- _RECORDS SHOWN_:
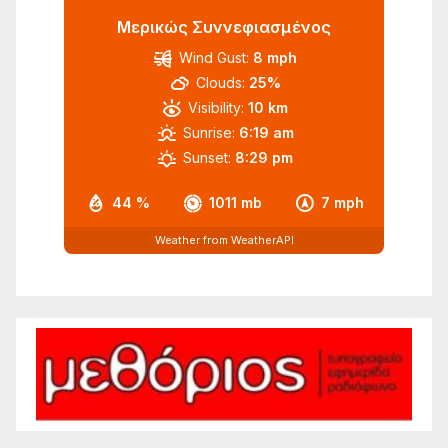
Μερικώς Συννεφιασμένος
Wind Gust:
8 mph
Clouds:
25%
Visibility:
10 km
Sunrise:
6:19 am
Sunset:
8:29 pm
44 %
1011 mb
7 mph
Weather from WeatherAPI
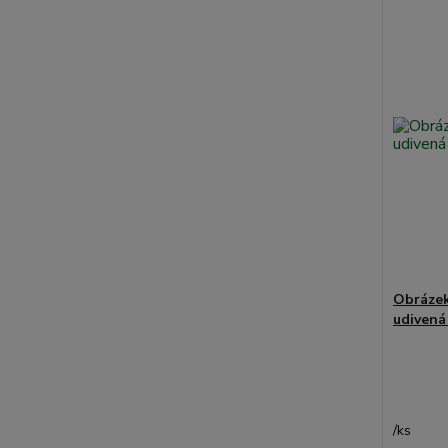
Obrázek
udivená
/
ks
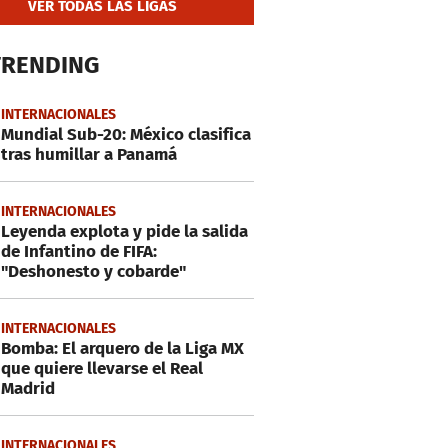
VER TODAS LAS LIGAS
TRENDING
INTERNACIONALES
Mundial Sub-20: México clasifica
tras humillar a Panamá
INTERNACIONALES
Leyenda explota y pide la salida
de Infantino de FIFA:
"Deshonesto y cobarde"
INTERNACIONALES
Bomba: El arquero de la Liga MX
que quiere llevarse el Real
Madrid
INTERNACIONALES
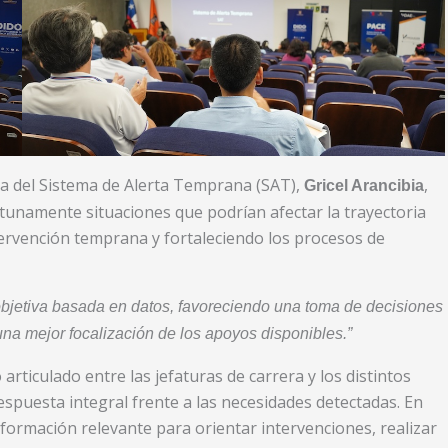
da del Sistema de Alerta Temprana (SAT),
,
Gricel Arancibia
rtunamente situaciones que podrían afectar la trayectoria
ntervención temprana y fortaleciendo los procesos de
objetiva basada en datos, favoreciendo una toma de decisiones
na mejor focalización de los apoyos disponibles.”
articulado entre las jefaturas de carrera y los distintos
espuesta integral frente a las necesidades detectadas. En
formación relevante para orientar intervenciones, realizar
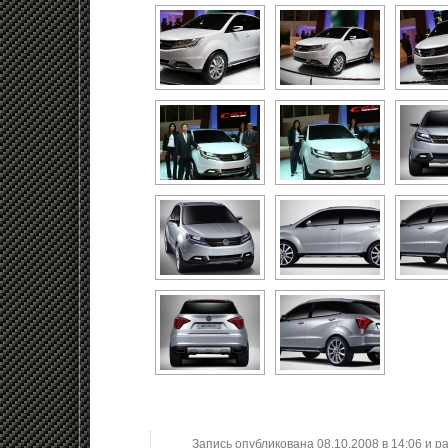
Запись опубликована 08.10.2008 в 14:06 и 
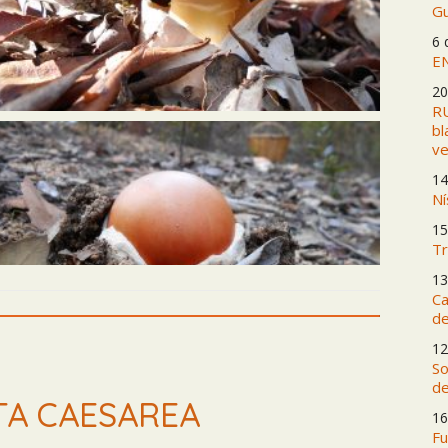
Gu
6 
E
20
RU
bl
ve
14
Ní
15
Tr
13
Ca
de
12
So
de
TA CAESAREA
16
Fu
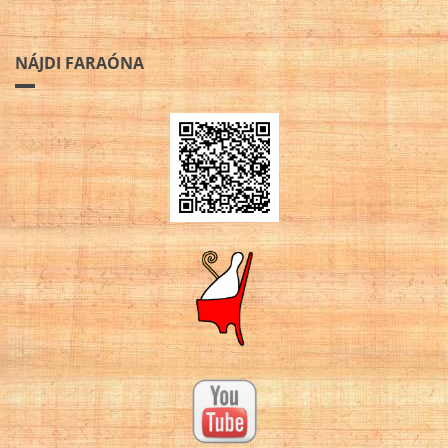
NÁJDI FARAÓNA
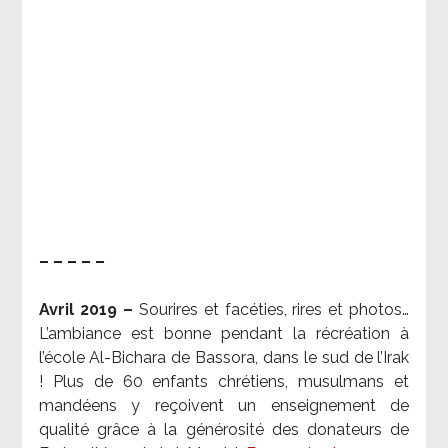
– – – – –
Avril 2019 –
Sourires et facéties, rires et photos…
L’ambiance est bonne pendant la récréation à
l’école Al-Bichara de Bassora, dans le sud de l’Irak
! Plus de 60 enfants chrétiens, musulmans et
mandéens y reçoivent un enseignement de
qualité grâce à la générosité des donateurs de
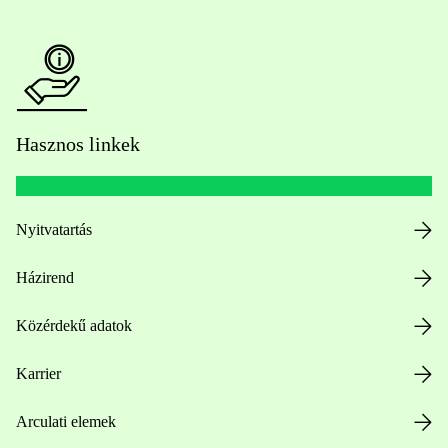
Hasznos linkek
Nyitvatartás
Házirend
Közérdekű adatok
Karrier
Arculati elemek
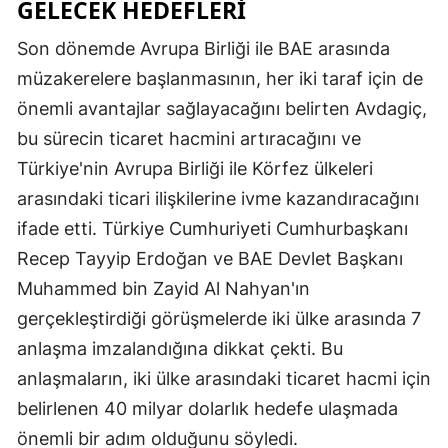
GELECEK HEDEFLERI
Son dönemde Avrupa Birliği ile BAE arasında
müzakerelere başlanmasının, her iki taraf için de
önemli avantajlar sağlayacağını belirten Avdagiç,
bu sürecin ticaret hacmini artıracağını ve
Türkiye'nin Avrupa Birliği ile Körfez ülkeleri
arasındaki ticari ilişkilerine ivme kazandıracağını
ifade etti. Türkiye Cumhuriyeti Cumhurbaşkanı
Recep Tayyip Erdoğan ve BAE Devlet Başkanı
Muhammed bin Zayid Al Nahyan'ın
gerçekleştirdiği görüşmelerde iki ülke arasında 7
anlaşma imzalandığına dikkat çekti. Bu
anlaşmaların, iki ülke arasındaki ticaret hacmi için
belirlenen 40 milyar dolarlık hedefe ulaşmada
önemli bir adım olduğunu söyledi.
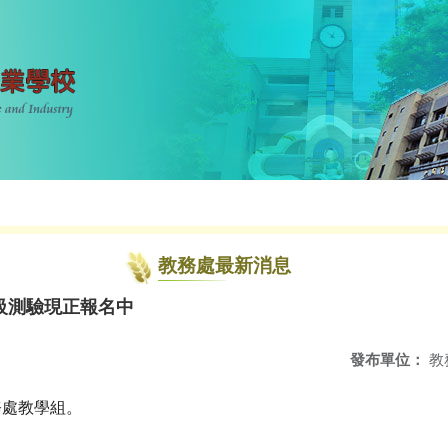
教務處最新消息
級測驗現正報名中
發布單位：
教
務處教學組。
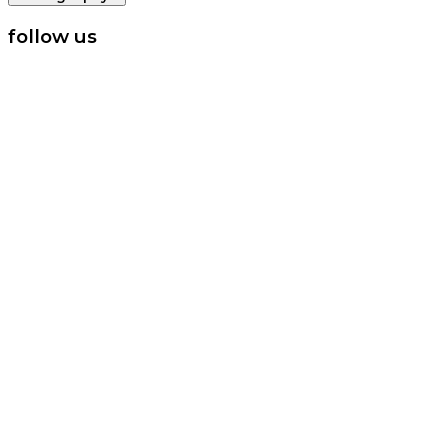
follow us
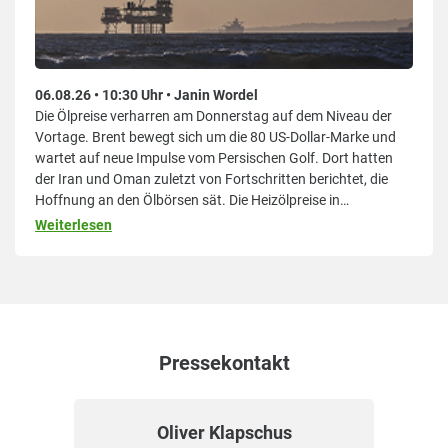
06.08.26 • 10:30 Uhr • Janin Wordel
Die Ölpreise verharren am Donnerstag auf dem Niveau der
Vortage. Brent bewegt sich um die 80 US-Dollar-Marke und
wartet auf neue Impulse vom Persischen Golf. Dort hatten
der Iran und Oman zuletzt von Fortschritten berichtet, die
Hoffnung an den Ölbörsen sät. Die Heizölpreise in
Deutschland, Österreich und der Schweiz bewegen sich am
Weiterlesen
Vormittag wenig und halten aktuell ihr Vortagesniveau.Die
Ölpreise
Pressekontakt
Oliver Klapschus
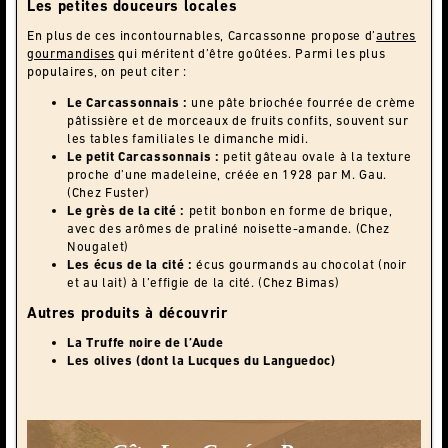
Les petites douceurs locales
En plus de ces incontournables, Carcassonne propose d’
autres
gourmandises
qui méritent d’être goûtées. Parmi les plus
populaires, on peut citer :
Le Carcassonnais :
une pâte briochée fourrée de crème
pâtissière et de morceaux de fruits confits, souvent sur
les tables familiales le dimanche midi.
Le petit Carcassonnais :
petit gâteau ovale à la texture
proche d’une madeleine, créée en 1928 par M. Gau.
(Chez Fuster)
Le grès de la cité :
petit bonbon en forme de brique,
avec des arômes de praliné noisette-amande. (Chez
Nougalet)
Les écus de la cité :
écus gourmands au chocolat (noir
et au lait) à l’effigie de la cité. (Chez Bimas)
Autres produits à découvrir
La Truffe noire de l’Aude
Les olives (dont la Lucques du Languedoc)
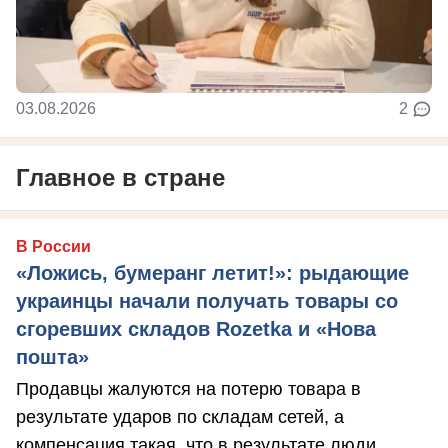
03.08.2026
2
Главное в стране
В России
«Ложись, бумеранг летит!»: рыдающие
украинцы начали получать товары со
сгоревших складов Rozetka и «Нова
пошта»
Продавцы жалуются на потерю товара в
результате ударов по складам сетей, а
компенсация такая, что в результате люди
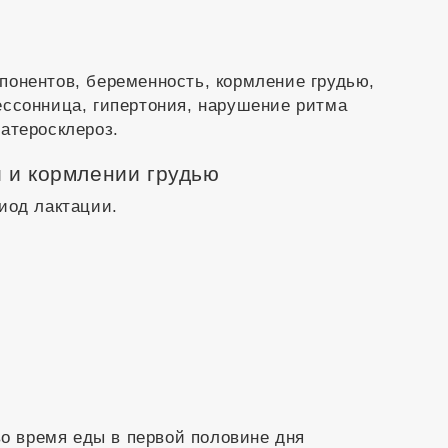
онентов, беременность, кормление грудью,
ссонница, гипертония, нарушение ритма
атеросклероз.
 и кормлении грудью
иод лактации.
во время еды в первой половине дня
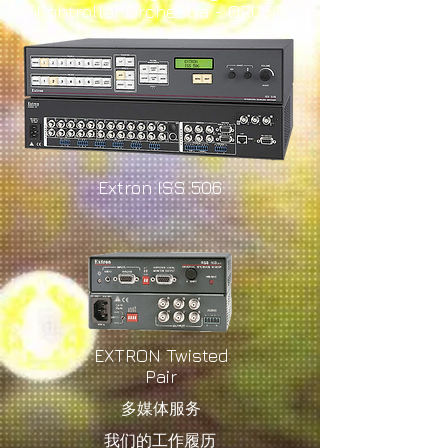
Controller Orchestra - ORC50
Extron ISS 506
EXTRON Twisted
Pair
多媒体服务
我们的工作履历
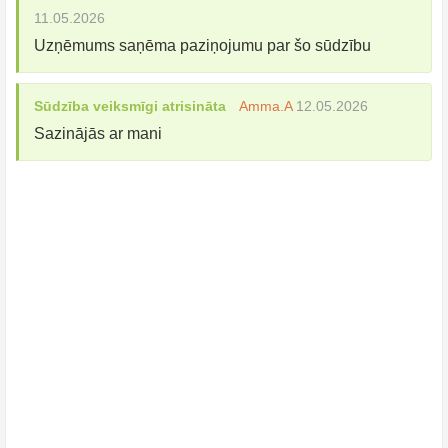
11.05.2026
Uzņēmums saņēma paziņojumu par šo sūdzību
Sūdzība veiksmīgi atrisināta
Amma.A
12.05.2026
Sazinājās ar mani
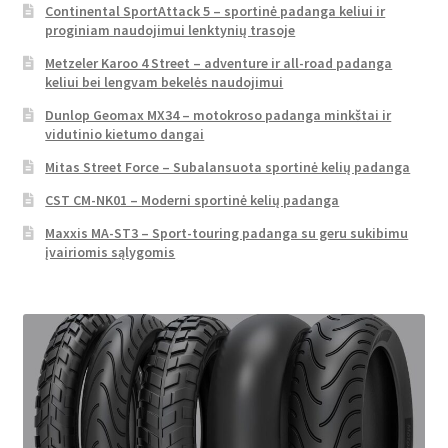
Continental SportAttack 5 – sportinė padanga keliui ir
proginiam naudojimui lenktynių trasoje
Metzeler Karoo 4 Street – adventure ir all-road padanga
keliui bei lengvam bekelės naudojimui
Dunlop Geomax MX34 – motokroso padanga minkštai ir
vidutinio kietumo dangai
Mitas Street Force – Subalansuota sportinė kelių padanga
CST CM-NK01 – Moderni sportinė kelių padanga
Maxxis MA-ST3 – Sport-touring padanga su geru sukibimu
įvairiomis sąlygomis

- _WHAT YOU NEED TO DO_:
Read the entries above, then pull out the lines that include "Chez".

- _RESULT FOR THIS TASK_:
(Chez Fuster)
avec des arômes de praliné noisette-amande. (Chez
et au lait) à l’effigie de la cité. (Chez Bimas)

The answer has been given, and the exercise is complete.